Required action: The number needed is how many lines in these entries contain "应用后台"; give it alone.

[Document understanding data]
• • • • •
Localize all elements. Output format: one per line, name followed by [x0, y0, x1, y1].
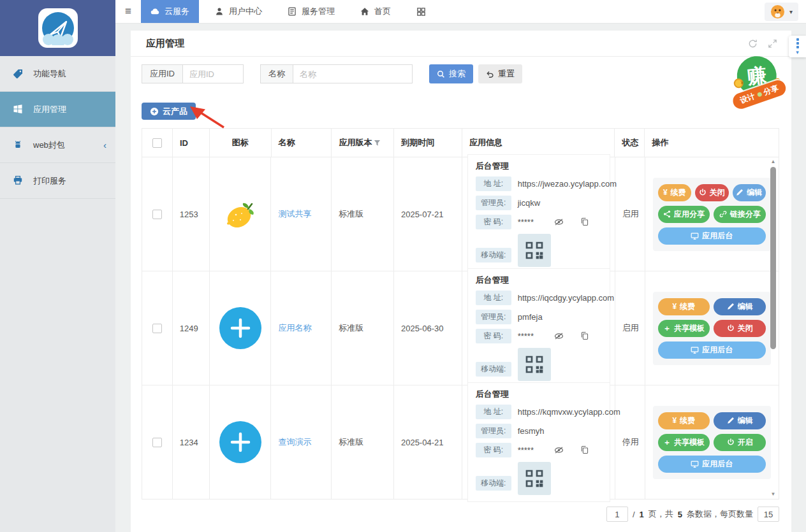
qr-code-icon[interactable] — [518, 462, 551, 495]
edit-button[interactable]: 编辑 — [733, 184, 766, 201]
qr-code-icon[interactable] — [518, 348, 551, 381]
sidebar-item-app-management[interactable]: 应用管理 — [0, 92, 115, 127]
backend-url: https://jwezao.ycylapp.com — [518, 179, 617, 189]
status-text: 启用 — [615, 157, 645, 271]
tab-home[interactable]: 首页 — [351, 0, 400, 23]
tag-icon — [13, 68, 24, 79]
monitor-icon — [691, 460, 699, 468]
edit-button[interactable]: 编辑 — [714, 298, 766, 315]
row-checkbox[interactable] — [152, 438, 162, 447]
page-number-input[interactable] — [606, 507, 628, 522]
undo-icon — [486, 70, 494, 78]
app-screen: 功能导航 应用管理 web封包 ‹ 打印服务 ≡ — [0, 0, 806, 532]
eye-off-icon[interactable] — [554, 445, 564, 455]
filter-funnel-icon[interactable] — [374, 140, 381, 147]
header-status: 状态 — [615, 129, 645, 157]
reset-button[interactable]: 重置 — [478, 64, 522, 83]
share-template-button[interactable]: ＋共享模板 — [658, 434, 710, 451]
app-name-link[interactable]: 测试共享 — [278, 208, 311, 220]
chevron-left-icon: ‹ — [103, 140, 106, 150]
backend-url: https://iqcdgy.ycylapp.com — [518, 293, 615, 303]
tab-label: 首页 — [374, 6, 391, 17]
app-id-filter-group: 应用ID — [142, 64, 244, 83]
pencil-icon — [727, 417, 735, 424]
sidebar-item-print-service[interactable]: 打印服务 — [0, 163, 115, 199]
header-icon: 图标 — [210, 129, 272, 157]
qr-code-icon[interactable] — [518, 234, 551, 267]
sidebar-item-feature-nav[interactable]: 功能导航 — [0, 56, 115, 92]
search-bar: 应用ID 名称 搜索 重置 — [142, 64, 791, 83]
earn-promo-badge[interactable]: 赚 ¥ 设计 分享 — [730, 54, 787, 113]
table-scrollbar: ▲ ▼ — [769, 158, 777, 498]
cloud-product-button[interactable]: 云产品 — [142, 103, 196, 120]
list-icon — [288, 7, 297, 17]
scrollbar-down-arrow[interactable]: ▼ — [769, 491, 777, 498]
tab-service-management[interactable]: 服务管理 — [278, 0, 344, 23]
refresh-icon[interactable] — [748, 39, 758, 48]
search-button[interactable]: 搜索 — [429, 64, 473, 83]
app-backend-button[interactable]: 应用后台 — [658, 227, 766, 245]
widget-dot — [796, 38, 799, 41]
widget-dot — [796, 46, 799, 48]
power-icon — [727, 324, 735, 332]
select-all-checkbox[interactable] — [152, 138, 162, 148]
cell-expire-date: 2025-07-21 — [394, 157, 462, 271]
app-name-link[interactable]: 应用名称 — [278, 322, 311, 334]
sidebar-item-web-package[interactable]: web封包 ‹ — [0, 127, 115, 163]
app-backend-button[interactable]: 应用后台 — [658, 456, 766, 473]
plus-app-icon — [219, 421, 261, 463]
header-expire: 到期时间 — [394, 129, 462, 157]
tab-cloud-service[interactable]: 云服务 — [141, 0, 199, 23]
row-checkbox[interactable] — [152, 324, 162, 333]
row-actions: ¥续费 编辑 ＋共享模板 关闭 应用后台 — [653, 292, 771, 365]
enable-button[interactable]: 开启 — [714, 434, 766, 451]
sidebar: 功能导航 应用管理 web封包 ‹ 打印服务 — [0, 0, 115, 532]
password-chip: 密 码: — [476, 329, 511, 343]
app-logo — [38, 8, 78, 48]
app-name-link[interactable]: 查询演示 — [278, 436, 311, 448]
app-id-input[interactable] — [182, 64, 244, 83]
close-button[interactable]: 关闭 — [714, 320, 766, 337]
row-checkbox[interactable] — [152, 210, 162, 219]
admin-value: pmfeja — [518, 312, 543, 322]
applications-table: ID 图标 名称 应用版本 到期时间 应用信息 状态 操作 1253 — [142, 128, 779, 500]
tab-apps-grid[interactable] — [407, 0, 436, 23]
mobile-chip: 移动端: — [476, 248, 511, 262]
printer-icon — [13, 175, 24, 186]
share-template-button[interactable]: ＋共享模板 — [658, 320, 710, 337]
mobile-chip: 移动端: — [476, 476, 511, 491]
user-avatar-menu[interactable]: ▾ — [765, 3, 798, 21]
address-chip: 地 址: — [476, 405, 511, 419]
edit-button[interactable]: 编辑 — [714, 412, 766, 429]
password-mask: ***** — [518, 217, 534, 227]
renew-button[interactable]: ¥续费 — [658, 298, 710, 315]
tab-label: 云服务 — [165, 6, 189, 17]
eye-off-icon[interactable] — [554, 331, 564, 341]
backend-info-card: 后台管理 地 址:https://kqmvxw.ycylapp.com 管理员:… — [467, 382, 610, 502]
grid-icon — [416, 7, 426, 17]
fullscreen-icon[interactable] — [768, 39, 777, 48]
windows-icon — [13, 104, 24, 115]
copy-icon[interactable] — [580, 217, 589, 227]
copy-icon[interactable] — [580, 445, 589, 455]
scrollbar-thumb[interactable] — [770, 167, 776, 349]
link-share-button[interactable]: 链接分享 — [714, 206, 766, 223]
copy-icon[interactable] — [580, 331, 589, 341]
floating-side-widget[interactable]: ▾ — [789, 36, 806, 57]
app-share-button[interactable]: 应用分享 — [658, 206, 710, 223]
pencil-icon — [736, 189, 744, 196]
per-page-input[interactable] — [758, 507, 779, 522]
close-button[interactable]: 关闭 — [695, 184, 728, 201]
monitor-icon — [691, 346, 699, 354]
scrollbar-up-arrow[interactable]: ▲ — [769, 158, 777, 166]
password-mask: ***** — [518, 445, 534, 455]
tab-user-center[interactable]: 用户中心 — [205, 0, 272, 23]
eye-off-icon[interactable] — [554, 217, 564, 227]
hamburger-menu-icon[interactable]: ≡ — [115, 0, 141, 23]
total-pages: 1 — [640, 510, 644, 519]
app-backend-button[interactable]: 应用后台 — [658, 341, 766, 359]
renew-button[interactable]: ¥续费 — [658, 184, 691, 201]
name-input[interactable] — [293, 64, 413, 83]
admin-value: jicqkw — [518, 198, 540, 208]
renew-button[interactable]: ¥续费 — [658, 412, 710, 429]
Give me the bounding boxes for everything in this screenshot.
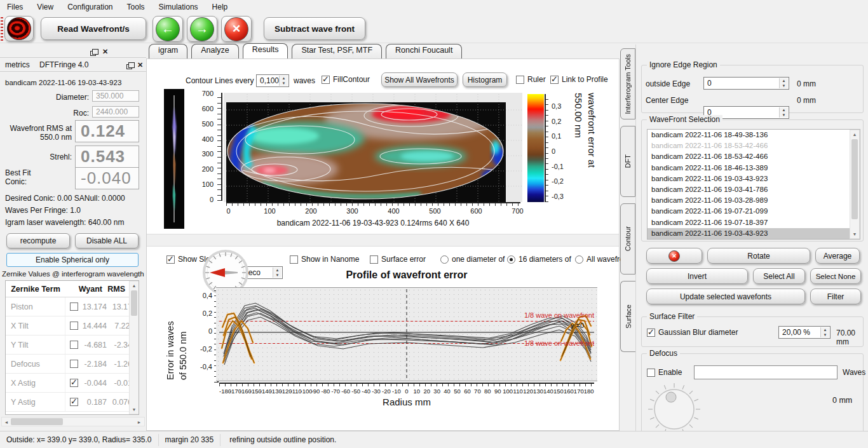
igram-thumbnail[interactable] [164, 89, 184, 229]
float-panel-icon[interactable] [90, 51, 96, 56]
dock-tab[interactable]: Surface [620, 281, 636, 352]
toolbar-drag-handle[interactable] [1, 17, 3, 41]
zernike-checkbox[interactable] [70, 302, 78, 311]
scroll-right-icon[interactable]: ► [135, 417, 144, 426]
zernike-checkbox[interactable] [70, 360, 78, 368]
recompute-button[interactable]: recompute [6, 233, 70, 248]
zernike-vscrollbar[interactable]: ▲ ▼ [129, 281, 139, 414]
radio-icon[interactable] [440, 255, 449, 264]
menu-item[interactable]: Tools [120, 0, 152, 14]
scroll-thumb[interactable] [131, 290, 137, 316]
next-wavefront-button[interactable]: → [187, 16, 217, 42]
zernike-checkbox[interactable] [70, 398, 78, 406]
show-all-wavefronts-button[interactable]: Show All Wavefronts [381, 72, 458, 87]
show-in-nanometers-checkbox[interactable]: Show in Nanome [290, 255, 359, 264]
average-button[interactable]: Average [815, 248, 860, 264]
main-tab[interactable]: Ronchi Foucault [386, 44, 462, 58]
checkbox-icon[interactable] [647, 329, 655, 337]
menu-item[interactable]: Simulations [152, 0, 205, 14]
scroll-up-icon[interactable]: ▲ [130, 282, 139, 290]
profile-plot[interactable] [216, 287, 597, 381]
disable-all-button[interactable]: Disable ALL [75, 233, 139, 248]
update-selected-button[interactable]: Update selected wavefonts [646, 288, 805, 304]
contour-interval-spinbox[interactable]: 0,100 ▲▼ [256, 74, 289, 87]
wavefront-list-item[interactable]: bandicam 2022-11-06 19-07-18-397 [648, 217, 850, 228]
close-metrics-icon[interactable]: ✕ [137, 62, 143, 68]
scroll-left-icon[interactable]: ◄ [2, 417, 11, 426]
main-tab[interactable]: Results [243, 43, 288, 58]
right-dock-tabstrip: Interferogram Tools DFT Contour Surface [620, 48, 636, 352]
outside-edge-spinbox[interactable]: 0 ▲▼ [703, 77, 789, 90]
histogram-button[interactable]: Histogram [463, 72, 507, 87]
gaussian-percent-spinbox[interactable]: 20,00 % ▲▼ [778, 326, 831, 339]
wavefront-list-item[interactable]: bandicam 2022-11-06 19-03-43-923 [648, 228, 850, 239]
menu-item[interactable]: View [30, 0, 60, 14]
wavefront-list-item[interactable]: bandicam 2022-11-06 18-46-13-389 [648, 163, 850, 173]
scroll-down-icon[interactable]: ▼ [130, 405, 139, 414]
wavefront-list-scrollbar[interactable]: ▲ ▼ [850, 130, 860, 239]
link-to-profile-checkbox[interactable]: Link to Profile [550, 75, 608, 84]
wavefront-list-item[interactable]: bandicam 2022-11-06 19-03-41-786 [648, 184, 850, 195]
float-metrics-icon[interactable] [126, 64, 132, 69]
invert-button[interactable]: Invert [646, 268, 748, 284]
radio-icon[interactable] [575, 255, 583, 264]
dock-tab[interactable]: DFT [620, 126, 635, 197]
menu-item[interactable]: Files [0, 0, 30, 14]
gaussian-blur-checkbox[interactable]: Gaussian Blur diameter [647, 328, 738, 337]
fillcontour-checkbox[interactable]: FillContour [322, 75, 370, 84]
rotate-button[interactable]: Rotate [707, 248, 810, 264]
checkbox-icon[interactable] [370, 255, 378, 264]
metrics-tab-label[interactable]: metrics [5, 60, 30, 69]
checkbox-icon[interactable] [166, 255, 175, 264]
main-tab[interactable]: igram [149, 44, 187, 58]
checkbox-icon[interactable] [550, 76, 559, 84]
enable-spherical-button[interactable]: Enable Spherical only [6, 253, 139, 267]
prev-wavefront-button[interactable]: ← [153, 16, 183, 42]
wavefront-list[interactable]: bandicam 2022-11-06 18-49-38-136 bandica… [647, 129, 860, 240]
one-diameter-radio[interactable]: one diameter of [440, 255, 505, 264]
scroll-thumb[interactable] [11, 418, 63, 425]
select-all-button[interactable]: Select All [753, 268, 805, 284]
sixteen-diameters-radio[interactable]: 16 diameters of [507, 255, 571, 264]
scroll-down-icon[interactable]: ▼ [850, 230, 859, 238]
wavefront-list-item[interactable]: bandicam 2022-11-06 19-07-21-099 [648, 206, 850, 217]
filter-button[interactable]: Filter [810, 288, 861, 304]
checkbox-icon[interactable] [290, 255, 298, 264]
menu-item[interactable]: Help [205, 0, 235, 14]
checkbox-icon[interactable] [322, 76, 330, 84]
read-wavefronts-button[interactable]: Read Wavefront/s [41, 17, 146, 40]
main-tab[interactable]: Analyze [191, 44, 238, 58]
dock-tab[interactable]: Interferogram Tools [620, 48, 635, 119]
delete-wavefront-button[interactable]: ✕ [221, 16, 252, 42]
metrics-hscrollbar[interactable]: ◄ ► [1, 417, 145, 426]
checkbox-icon[interactable] [516, 76, 524, 84]
wavefront-list-item[interactable]: bandicam 2022-11-06 18-53-42-466 [648, 140, 850, 151]
delete-selected-button[interactable]: ✕ [646, 248, 702, 264]
igram-fringe-button[interactable] [4, 16, 34, 41]
wavefront-list-item[interactable]: bandicam 2022-11-06 18-53-42-466 [648, 151, 850, 162]
subtract-wavefront-button[interactable]: Subtract wave front [264, 17, 365, 40]
wavefront-list-item[interactable]: bandicam 2022-11-06 19-03-28-989 [648, 195, 850, 206]
scroll-thumb[interactable] [851, 139, 858, 219]
surface-error-checkbox[interactable]: Surface error [370, 255, 426, 264]
wavefront-list-item[interactable]: bandicam 2022-11-06 19-03-43-923 [648, 173, 850, 184]
zernike-checkbox[interactable] [70, 379, 78, 387]
main-tab[interactable]: Star Test, PSF, MTF [292, 44, 382, 58]
close-panel-icon[interactable]: ✕ [102, 48, 108, 55]
zernike-checkbox[interactable] [70, 341, 78, 349]
wavefront-list-item[interactable]: bandicam 2022-11-06 18-49-38-136 [648, 130, 850, 140]
select-none-button[interactable]: Select None [810, 268, 861, 284]
defocus-waves-input[interactable] [694, 365, 837, 379]
dock-tab[interactable]: Contour [620, 203, 635, 275]
checkbox-icon[interactable] [647, 369, 655, 377]
scroll-up-icon[interactable]: ▲ [850, 130, 859, 139]
defocus-knob[interactable] [647, 382, 702, 437]
zernike-checkbox[interactable] [70, 322, 78, 330]
ruler-checkbox[interactable]: Ruler [516, 75, 546, 84]
diameter-field[interactable]: 350.000 [92, 90, 139, 102]
defocus-enable-checkbox[interactable]: Enable [647, 368, 682, 377]
radio-icon[interactable] [507, 255, 515, 264]
roc-field[interactable]: 2440.000 [92, 106, 139, 118]
contour-plot[interactable] [224, 93, 522, 202]
menu-item[interactable]: Configuration [60, 0, 119, 14]
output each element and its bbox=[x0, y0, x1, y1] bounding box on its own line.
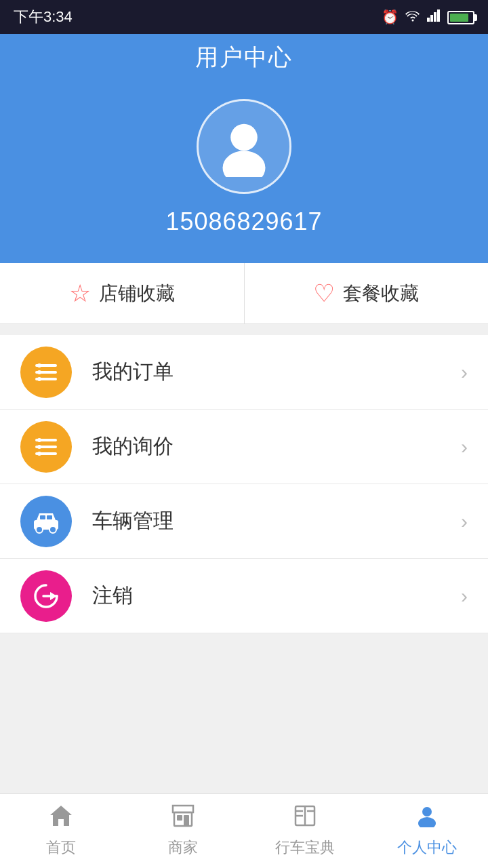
• • • • •
Reply: 4